CONTAINING LINKS TO 1280 STORIES FROM THE NETWORKS' NIGHTLY NEWSCASTS
     COMMENTS: Oklahoma! Where the Wind Comes Whistling…

Monday's devastating tornado in Moore Okla was headline news all right. It was just not the type of story that the network nightly newscasts are designed to handle best. Yet it was so awe-inspiring and so dynamic and so heartbreaking that it could not be ignored. Fully 91% of the three-network newshole (54 min out of 60) was devoted to the Oklahoma twister. NBC's Brian Williams anchored on the road, but unhelpfully, from Los Angeles. His newscast was 100% Oklahoma; CBS and ABC each sneaked in a single extraneous item.

This is what I mean when I say that this is not the type of story the nightly newscasts are designed to handle:

The idea of airing a newscast in a once-in-every-24-hour cycle is that it gives correspondents time to think through the implications of each day's stories, to collect the best soundbites, to edit the events properly, to write the story clearly, to separate the essential from the incidental, to discover that special vignette or anecdotal image that summarizes the whole.

In all, this is useful, if anachronistic journalism. It means that, for important stories, we viewers can get on with our lives for the remainder of the day, secure in the knowledge that the latest breaking developments are being monitored, evaluated and filtered by professionals on our behalf.

In the wake of the tornado in Moore, the newshour arrived too soon, the situation on the ground was changing too rapidly, and the logistics of reaching the scene to start reporting were too time-consuming, for the network newscasts to differentiate themselves from the non-stop, non-reflexive style of breaking news on the 24-hour cable channels.

So if, in the first hours after the devastation, you were looking for considered, properly-reported stories on, say, the role of global warming in exacerbating severe weather, or the wisdom of zoning laws that allow single-family and trailer homes in a well-traveled path of Tornado Alley, or the costs and subsidies of storm shelters for working class residents, then you were bound to be disappointed.
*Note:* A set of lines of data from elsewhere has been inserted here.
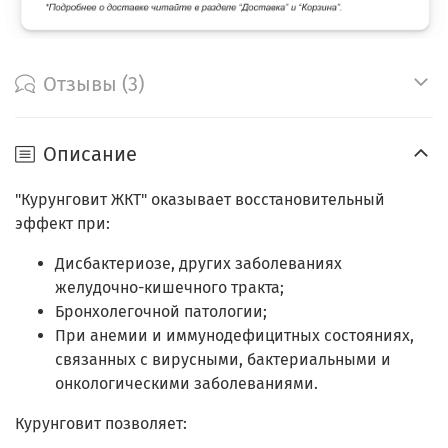
Отзывы (3)
Описание
"Курунговит ЖКТ" оказывает восстановительный
эффект при:
Дисбактериозе, других заболеваниях
желудочно-кишечного тракта;
Бронхолегочной патологии;
При анемии и иммунодефицитных состояниях,
связанных с вирусными, бактериальными и
онкологическими заболеваниями.
Курунговит позволяет: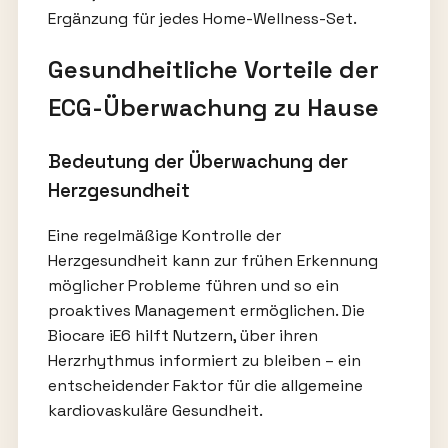
Ergänzung für jedes Home-Wellness-Set.
Gesundheitliche Vorteile der
ECG-Überwachung zu Hause
Bedeutung der Überwachung der
Herzgesundheit
Eine regelmäßige Kontrolle der
Herzgesundheit kann zur frühen Erkennung
möglicher Probleme führen und so ein
proaktives Management ermöglichen. Die
Biocare iE6 hilft Nutzern, über ihren
Herzrhythmus informiert zu bleiben – ein
entscheidender Faktor für die allgemeine
kardiovaskuläre Gesundheit.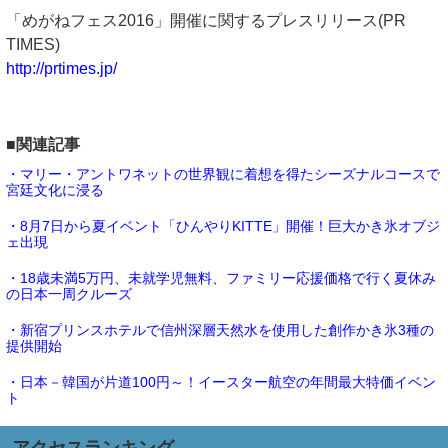
「めがねフェス2016」開催に関するプレスリリース(PR
TIMES)
http://prtimes.jp/
■関連記事
・マリー・アントワネットの世界観に着想を得たシーズナルコースで
宮廷文化に浸る
・8月7日から夏イベント「ひんやりKITTE」開催！巨大かき氷オブジ
ェ出現
・18歳未満5万円、未就学児無料、ファミリー応援価格で行く夏休み
の日本一周クルーズ
・新宿プリンスホテルで信州深層天然水を使用した創作かき氷3種の
提供開始
・日本－韓国が片道100円～！イースター航空の年間最大特価イベン
ト
アクセスランキング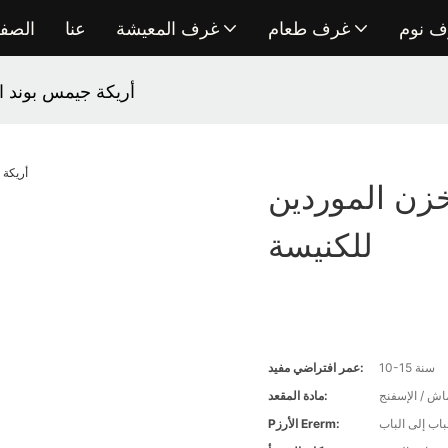
ف نوم
غرف طعام
غرف المعيشة
عنا
الصفح
أريكة جيمس بوند ا
خزن الموردين
للكنيسة
10-15 سنة
عمر افتراضي مفيد:
ماش / الإسفنج
مادة المقعد:
اب إلى الباب
Pالأرز Ererm: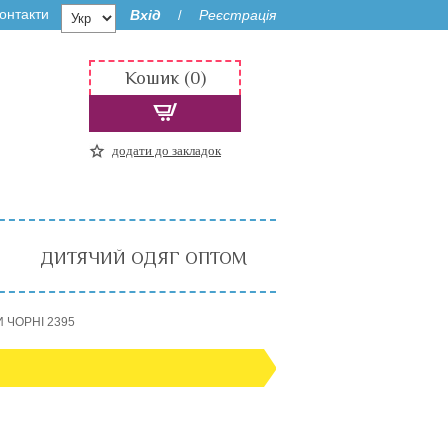
онтакти
Вхід
Реєстрація
/
Кошик (0)
додати до закладок
ДИТЯЧИЙ ОДЯГ ОПТОМ
И ЧОРНІ 2395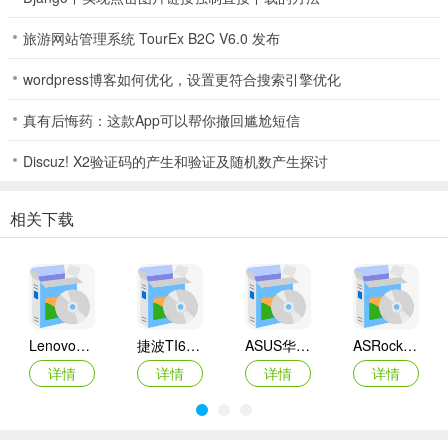
旅游网站管理系统 TourEx B2C V6.0 发布
wordpress博客如何优化，设置更符合搜索引擎优化
真有后悔药：这款App可以帮你撤回尴尬短信
Discuz! X2验证码的产生和验证及随机数产生探讨
相关下载
Lenovo联想 Ideapad Z465/Z565系列笔记本 声卡驱动
捷波TI61AG-A主板BIOS
ASUS华硕F1A55-M LX3 R2.0主板BIOS
ASRock华擎IMB-A160主板BIOS
详情
详情
详情
详情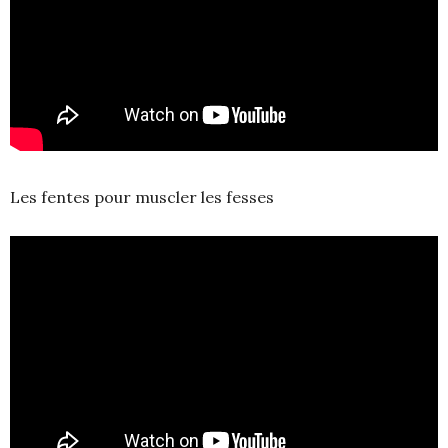
Les fentes pour muscler les fesses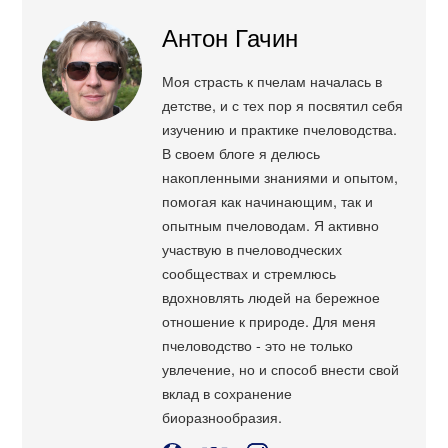
Антон Гачин
Моя страсть к пчелам началась в
детстве, и с тех пор я посвятил себя
изучению и практике пчеловодства.
В своем блоге я делюсь
накопленными знаниями и опытом,
помогая как начинающим, так и
опытным пчеловодам. Я активно
участвую в пчеловодческих
сообществах и стремлюсь
вдохновлять людей на бережное
отношение к природе. Для меня
пчеловодство - это не только
увлечение, но и способ внести свой
вклад в сохранение
биоразнообразия.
The only category of expertise, able to take the long view, that was immediately available for the newscasts was meteorology. Thus…
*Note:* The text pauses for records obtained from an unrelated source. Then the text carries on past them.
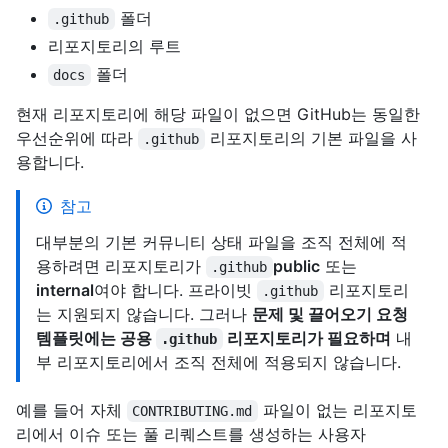
폴더
.github
리포지토리의 루트
폴더
docs
현재 리포지토리에 해당 파일이 없으면 GitHub는 동일한
우선순위에 따라
리포지토리의 기본 파일을 사
.github
용합니다.
참고
대부분의 기본 커뮤니티 상태 파일을 조직 전체에 적
용하려면 리포지토리가
public
또는
.github
internal
여야 합니다. 프라이빗
리포지토리
.github
는 지원되지 않습니다. 그러나
문제 및 끌어오기 요청
템플릿에는 공용
리포지토리가 필요하며
내
.github
부 리포지토리에서 조직 전체에 적용되지 않습니다.
예를 들어 자체
파일이 없는 리포지토
CONTRIBUTING.md
리에서 이슈 또는 풀 리퀘스트를 생성하는 사용자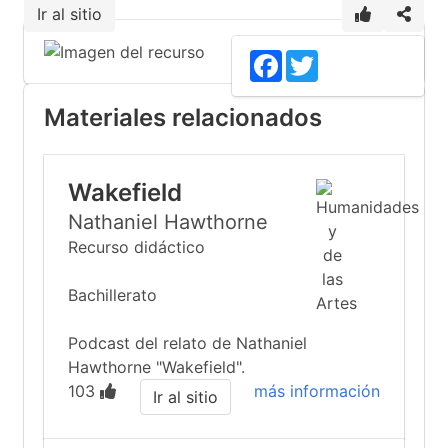
Ir al sitio
Facebook
Twitter
Materiales relacionados
Wakefield
Nathaniel Hawthorne
Recurso didáctico
Bachillerato
Podcast del relato de Nathaniel
Hawthorne "Wakefield".
103
más información
Ir al sitio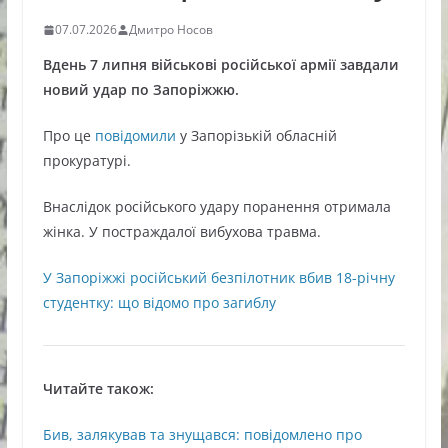
07.07.2026
Дмитро Носов
Вдень 7 липня військові російської армії завдали
новий удар по Запоріжжю.
Про це
повідомили
у Запорізькій обласній
прокуратурі.
Внаслідок російського удару поранення отримала
жінка. У постраждалої вибухова травма.
У Запоріжжі російський безпілотник вбив 18-річну
студентку: що відомо про загиблу
Читайте також:
Бив, залякував та знущався: повідомлено про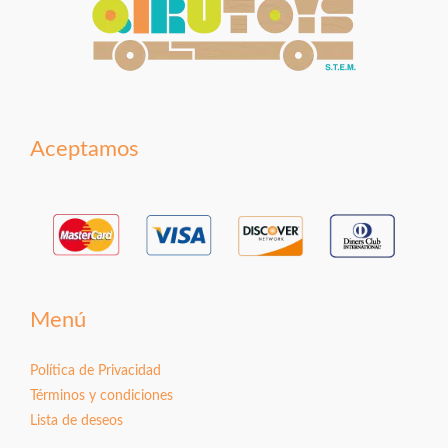
Aceptamos
Menú
Política de Privacidad
Términos y condiciones
Lista de deseos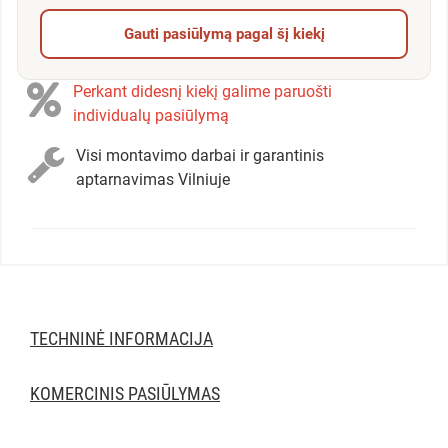
Gauti pasiūlymą pagal šį kiekį
Perkant didesnį kiekį galime paruošti
individualų pasiūlymą
Visi montavimo darbai ir garantinis
aptarnavimas Vilniuje
TECHNINĖ INFORMACIJA
KOMERCINIS PASIŪLYMAS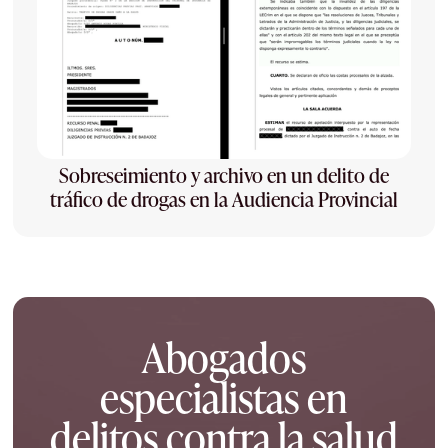
Sobreseimiento y archivo en un delito de
tráfico de drogas en la Audiencia Provincial
Abogados
especialistas en
delitos contra la salud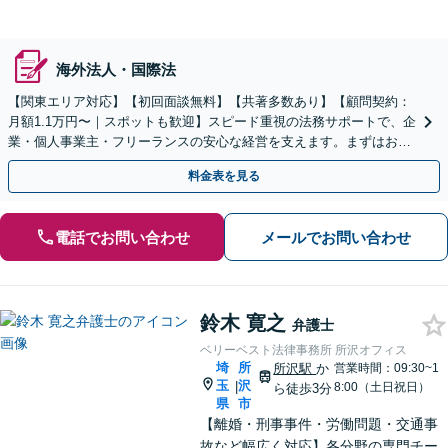
海外法人・国際法
【関東エリア対応】【初回面談無料】【共著多数あり】【顧問契約：
月額1.1万円〜｜スポットも歓迎】スピード重視の法務サポートで、企
業・個人事業主・フリーランスの安心な経営を支えます。まずはお気
軽にご相談ください【秘密厳守】【休日・夜間相談可】
料金表を見る
電話でお問い合わせ
メールでお問い合わせ
鈴木 寛之
弁護士
ベリーベスト法律事務所 所沢オフィス
埼
所
所沢駅
か
営業時間：09:30~1
玉
沢
|
8:00（土日祝日）
ら徒歩3分
県
市
【離婚・刑事事件・労働問題・交通事
故など幅広く対応】各分野の専門チー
NBC went to two correspondents from its sibling network, the Weather Channel, who were already deployed in the field in Oklahoma to cover earlier, smaller twisters: Mike Bettes and Mike Seidel.

The morning shows were also represented: Sam Champion of ABC's Good Morning America, who was already in Shawnee; Al Roker of NBC's Today, who filed briefly from Moore.

By remote, CBS relied on forecaster Dave Bernard from WFOR-TV, its Miami affiliate. NBC went to Weather Channel headquarters in Atlanta where Chris Warren offered detailed, expert radar analysis.

And from ABC's xTreme Weather Team, Ginger Zee showed off her stormchasing Dominator trucks complete with footage from tvnweather.com. Of all the TV meteorologists, Zee is the true weather-porn star.